Un riff né d’un cours de guitare, et seize refus
Le beat rebondit avant la colère. Brad Wilk le joue presque clair, la basse de Tim Commerford un ressort sous la caisse, et pendant quelques mesures on pourrait prendre la pièce pour une fête. Puis la guitare de Tom Morello, descendue en ré, tombe avec la figure qu’il a trouvée en montrant à un élève comment marche l’accordage. Il a arrêté le cours, enregistré le riff, et l’a apporté à la répétition. Zack de la Rocha ne le décore pas. Il énonce une charge, some of those that work forces are the same that burn crosses, et laisse le groupe frapper le mur entre les lignes. Killing in the Name est une dispute avec une danse dedans, et c’est pourquoi la danse rend furieux plutôt que simplement fort.
Ils l’ont écrit avant d’avoir joué un concert. Une bande ancienne de Cal State Northridge s’ouvre sur l’instrumental, le rebond de Commerford déjà là, les mots pas encore. De la Rocha les a lacés ensuite, dans la chaleur de Los Angeles à la saison de Rodney King. Le producteur Garth Richardson, qui avait vu cette saison dans la ville, a installé le studio comme un concert, sono de salle, le groupe enregistré comme si la fosse était dans la pièce. L’album éponyme, sorti en novembre 1992, a laissé ce texte hors du livret : deux lignes, seize fuck you, un motherfucker. Morello a dit qu’ils voulaient que celui-là tienne seul au milieu des poèmes plus longs. Leur homme d’A&R, Michael Goldstone, entendait un single s’ils coupaient le stop-start, le dunna-dunt en partie repris de Led Zeppelin. Ils ont gardé l’accrochage. L’histoire, aime noter Morello, a donné raison à l’accrochage.
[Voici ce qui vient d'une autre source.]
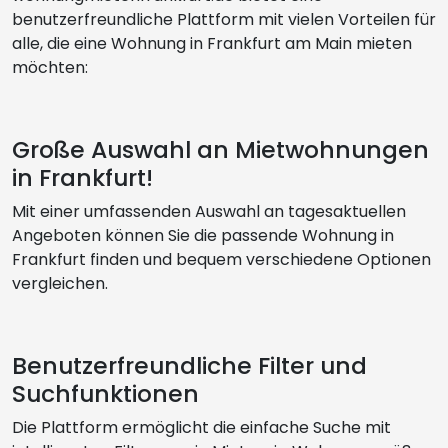
benutzerfreundliche Plattform mit vielen Vorteilen für
alle, die eine Wohnung in Frankfurt am Main mieten
möchten:
Große Auswahl an Mietwohnungen
in Frankfurt!
Mit einer umfassenden Auswahl an tagesaktuellen
Angeboten können Sie die passende Wohnung in
Frankfurt finden und bequem verschiedene Optionen
vergleichen.
Benutzerfreundliche Filter und
Suchfunktionen
Die Plattform ermöglicht die einfache Suche mit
En Grande-Bretagne les jurons ont trouvé une radio prête à tressaillir et à passer le morceau quand même. En Amérique l’édit a poncé le propos et la chanson n’a charté nulle part qui compte. En concert, le dernier refrain est un vote. Morello a dit que si l’on cherchait le mot apeshit il faudrait une photo d’une foule de Rage à cet instant, lumières sur la salle, le refus passé de la scène au sol. En 2009 une campagne Facebook a garé le titre en numéro un de Noël au Royaume-Uni, un canular avec une thèse, visant le gagnant d’un concours télé. Le groupe a rejoint tard et a appelé ça l’une des grandes surprises de leur vie. Le riff n’avait pas besoin de la blague. La blague avait besoin du riff.
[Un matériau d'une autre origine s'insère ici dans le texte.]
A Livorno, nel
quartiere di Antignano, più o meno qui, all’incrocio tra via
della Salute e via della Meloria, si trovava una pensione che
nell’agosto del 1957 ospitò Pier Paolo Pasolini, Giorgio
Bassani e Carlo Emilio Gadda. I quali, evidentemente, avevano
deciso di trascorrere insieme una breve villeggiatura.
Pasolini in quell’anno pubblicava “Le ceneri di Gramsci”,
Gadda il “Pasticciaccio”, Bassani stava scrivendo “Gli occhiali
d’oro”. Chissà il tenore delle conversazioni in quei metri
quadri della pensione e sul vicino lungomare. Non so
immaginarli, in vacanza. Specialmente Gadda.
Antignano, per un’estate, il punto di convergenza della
Fuck you, I won’t do what you tell me est un sentiment universel. Même si les paroles sont simples, je crois que c’est l’une des plus brillantes de Zack.
(Tom Morello, Rolling Stone, 2020)
La politique n’est pas un costume. La ligne de de la Rocha sur les forces et les croix est précise, institutionnelle, pas un non général d’adolescent. Morello a rattaché le refus final à Frederick Douglass : la liberté qui commence au moment où l’on vous dit oui et où vous dites non. C’est une grande citation pour un texte qui, sur le papier, n’est presque rien. Le presque-rien est la méthode. On peut le scander sans le séminaire. Le séminaire attend si on le veut, dans le premier couplet, où le Klan et l’insigne sont mis dans la même phrase et laissés là.
Ce qui reste, c’est le cours qui a été interrompu. Killing in the Name sonne encore comme un riff trop bon pour finir de l’enseigner, et une phrase trop simple pour l’adoucir. Le beat de fête ne s’excuse jamais de ce qu’il porte. On allume les lumières sur la foule, et la chanson n’est plus un enregistrement. C’est un décompte.